Some clarification may be needed to address these apparent inconsistencies.
President Donald J. Trump signed an Executive Order (“E.O.”), dated September 12, 2018, directing intelligence and law enforcement agencies to assess foreign interference in U.S. elections, and authorizing sanctions against foreign persons found to have engaged in, assisted or otherwise supported such activity.
In Section 1 of the E.O., President Trump established a multi-step process for assessing and evaluating the involvement of a “foreign government, or any person acting as an agent of or on behalf of a foreign government” in actual or attempted interference in a U.S. election. The initial assessment, to be conducted by the Director of National Intelligence in consultation with other agencies, is to be done within 45 days after the conclusion of an election. During the subsequent 45-day period, the Attorney General and the Secretary of Homeland Security, in consultation with others, are to deliver to the President, the Secretary of State, the Secretary of the Treasury and the Secretary of Defense a report evaluating (i) the extent to which foreign interference materially affected election infrastructure, vote tabulation or the timely transmission of results, and (ii) the extent to which such interference materially affected the security or integrity of infrastructure related to political candidates, campaigns, and other political organizations.
Section 2 of the E.O. authorizes the imposition of blocking sanctions against foreign persons determined (i) to have directly or indirectly engaged in, sponsored, concealed or otherwise been complicit in foreign interference in a U.S. election; (ii) to have materially assisted, sponsored or otherwise supported such interference, or to have supported any person sanctioned in connection with such interference; or (iii) to be owned or controlled by, or to have acted or to have purported to act for or on behalf of, any person sanctioned under the E.O. Section 2 also notes that two Obama-era E.O.s remain in effect, which provide additional authorities for sanctions in connection with election-related and certain other “malicious cyber-related activities.”
Section 3 of the E.O. directs the Secretary of the Treasury, in consultation with others, to recommend to the President a range of potential sanctions – from complete blocking, to restrictions on the extension of credit, to a prohibition on dealings in equity or debt – against “the largest business entities licensed or domiciled in a country whose government authorized, directed, sponsored, or supported election interference,” including at least one entity from each of the finance, defense, energy, technology and transportation sectors.
Registration for the upcoming CFTC Conference: “FinTech Forward 2018: Innovation, Regulation and Education” is now open. The conference, which is scheduled to take place from October 2, 2018 to October 4, 2018, will feature CFTC Chair Christopher J. Giancarlo and U.S. Representative Austin Scott (R-GA), among others.

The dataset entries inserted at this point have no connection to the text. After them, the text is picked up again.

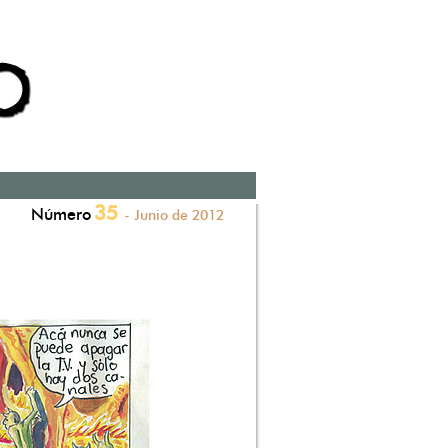
35
Número
- Junio de 2012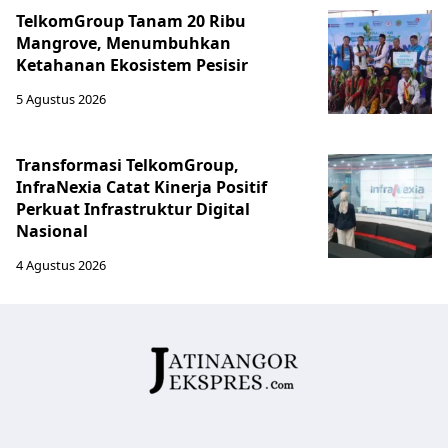
TelkomGroup Tanam 20 Ribu
Mangrove, Menumbuhkan
Ketahanan Ekosistem Pesisir
5 Agustus 2026
Transformasi TelkomGroup,
InfraNexia Catat Kinerja Positif
Perkuat Infrastruktur Digital
Nasional
4 Agustus 2026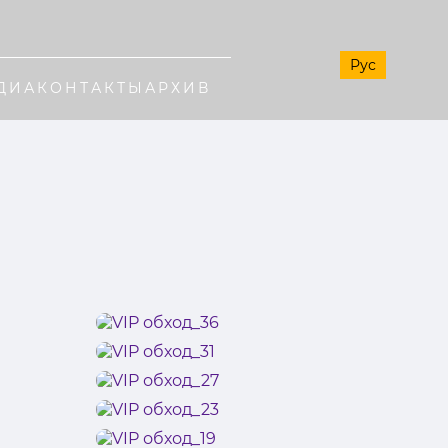
Рус
ДИА
КОНТАКТЫ
АРХИВ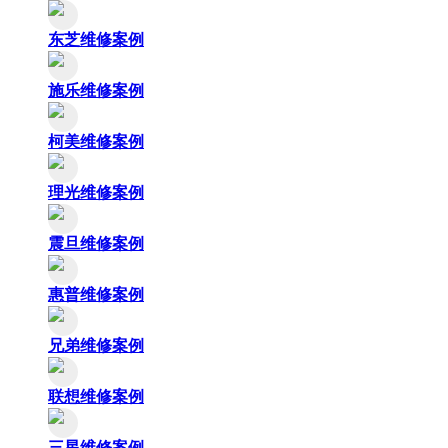
东芝维修案例
施乐维修案例
柯美维修案例
理光维修案例
震旦维修案例
惠普维修案例
兄弟维修案例
联想维修案例
三星维修案例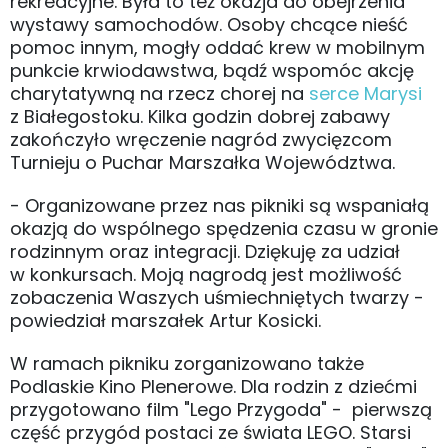
rekreacyjne. Była to też okazja do obejrzenia
wystawy samochodów. Osoby chcące nieść
pomoc innym, mogły oddać krew w mobilnym
punkcie krwiodawstwa, bądź wspomóc akcję
charytatywną na rzecz chorej na
serce Marysi
z Białegostoku. Kilka godzin dobrej zabawy
zakończyło wręczenie nagród zwycięzcom
Turnieju o Puchar Marszałka Województwa.
- Organizowane przez nas pikniki są wspaniałą
okazją do wspólnego spędzenia czasu w gronie
rodzinnym oraz integracji. Dziękuję za udział
w konkursach. Moją nagrodą jest możliwość
zobaczenia Waszych uśmiechniętych twarzy -
powiedział marszałek Artur Kosicki.
W ramach pikniku zorganizowano także
Podlaskie Kino Plenerowe. Dla rodzin z dziećmi
przygotowano film "Lego Przygoda" - pierwszą
część przygód postaci ze świata LEGO. Starsi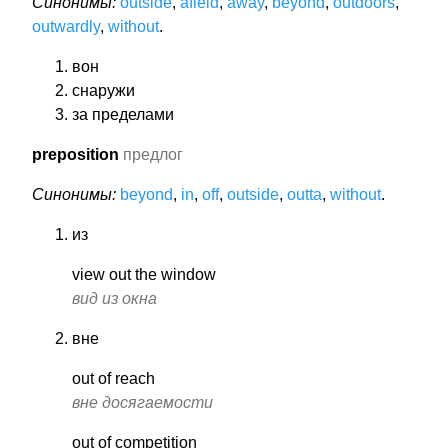
Синонимы:
outside
,
afield
,
away
,
beyond
,
outdoors
,
outwardly
,
without
.
вон
снаружи
за пределами
preposition
предлог
Синонимы:
beyond
,
in
,
off
,
outside
,
outta
,
without
.
из
view out the window
вид из окна
вне
out of reach
вне досягаемости
out of competition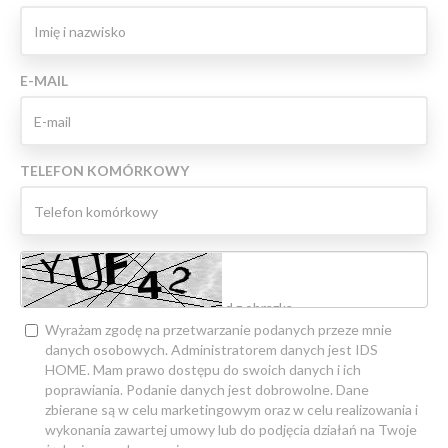
E-MAIL
TELEFON KOMÓRKOWY
Wyrażam zgodę na przetwarzanie podanych przeze mnie
danych osobowych. Administratorem danych jest IDS
HOME. Mam prawo dostępu do swoich danych i ich
poprawiania. Podanie danych jest dobrowolne. Dane
zbierane są w celu marketingowym oraz w celu realizowania i
wykonania zawartej umowy lub do podjęcia działań na Twoje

The conference will focus on significant tech-driven developments in the financial markets. Participants will discuss (i) the impact that new technologies may have on markets and customers, and (ii) what regulators ought to do to help identify emerging opportunities, challenges and risks, as well as to better educate market participants.

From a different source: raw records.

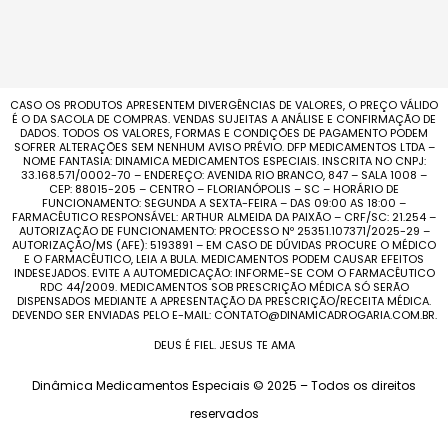
CASO OS PRODUTOS APRESENTEM DIVERGÊNCIAS DE VALORES, O PREÇO VÁLIDO
É O DA SACOLA DE COMPRAS. VENDAS SUJEITAS A ANÁLISE E CONFIRMAÇÃO DE
DADOS. TODOS OS VALORES, FORMAS E CONDIÇÕES DE PAGAMENTO PODEM
SOFRER ALTERAÇÕES SEM NENHUM AVISO PRÉVIO. DFP MEDICAMENTOS LTDA –
NOME FANTASIA: DINAMICA MEDICAMENTOS ESPECIAIS. INSCRITA NO CNPJ:
33.168.571/0002-70 – ENDEREÇO: AVENIDA RIO BRANCO, 847 – SALA 1008 –
CEP: 88015-205 – CENTRO – FLORIANÓPOLIS – SC – HORÁRIO DE
FUNCIONAMENTO: SEGUNDA A SEXTA-FEIRA – DAS 09:00 AS 18:00 –
FARMACÊUTICO RESPONSÁVEL: ARTHUR ALMEIDA DA PAIXÃO – CRF/SC: 21.254 –
AUTORIZAÇÃO DE FUNCIONAMENTO: PROCESSO Nº 25351.107371/2025-29 –
AUTORIZAÇÃO/MS (AFE): 5193891 – EM CASO DE DÚVIDAS PROCURE O MÉDICO
E O FARMACÊUTICO, LEIA A BULA. MEDICAMENTOS PODEM CAUSAR EFEITOS
INDESEJADOS. EVITE A AUTOMEDICAÇÃO: INFORME-SE COM O FARMACÊUTICO
RDC 44/2009. MEDICAMENTOS SOB PRESCRIÇÃO MÉDICA SÓ SERÃO
DISPENSADOS MEDIANTE A APRESENTAÇÃO DA PRESCRIÇÃO/RECEITA MÉDICA.
DEVENDO SER ENVIADAS PELO E-MAIL: CONTATO@DINAMICADROGARIA.COM.BR.
DEUS É FIEL. JESUS TE AMA
Dinâmica Medicamentos Especiais © 2025 – Todos os direitos
reservados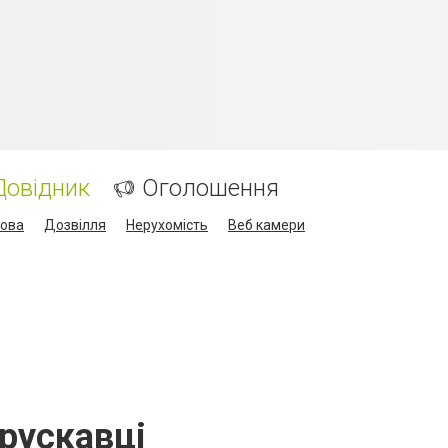
Довідник
Оголошення
кова
Дозвілля
Нерухомість
Веб камери
Трускавці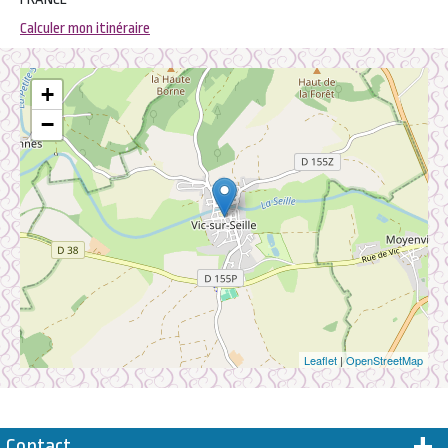
Calculer mon itinéraire
+
−
Leaflet
|
OpenStreetMap
Contact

CFTC Chair J. Christopher Giancarlo called on European Union (“EU”) regulators to “commit to an equivalence determination process that focuses on achieving comparable regulatory outcomes and not rule-by-rule exactitude.” In a speech at the Eurofi Financial Forum, Mr. Giancarlo highlighted the importance of U.S. deference toward non-U.S. regulators as to their control over markets and market participants within their jurisdiction; he called on EU policymakers and regulators to adopt a similarly deferential approach to the cross-border application of European swaps regulation to U.S. markets and market participants.
Mr. Giancarlo previewed a forthcoming white paper that will offer recommendations on the application of the agency’s swap rules to cross-border activities. He criticized current EU legislative proposals that raise doubts with respect to the continuance of the policy of cross-border deference and cautioned that failing to adopt an approach of cross-border deference would “turn [global regulation] down that very different path of overlapping and confounding cross-border regulation with its high regulatory cost and constraints on economic growth.”
Lofchie Comment: When he was the CFTC’s Chair, Mr. Gensler asserted that the United States would adopt rules governing the global derivatives markets and market participants, and that Europe would just have to accept that reality. Europe didn’t. Asia didn’t. Joint Cautionary Letter from the EU, France, Japan and the UK to the CFTC on U.S. Cross-Border Swaps Regulation (with Lofchie Comment). Mr. Gensler was being very aggressive. The hand he played was not helped by the fact that the CFTC’s regulations were not so great. The rest of the world responded with a collective no thanks.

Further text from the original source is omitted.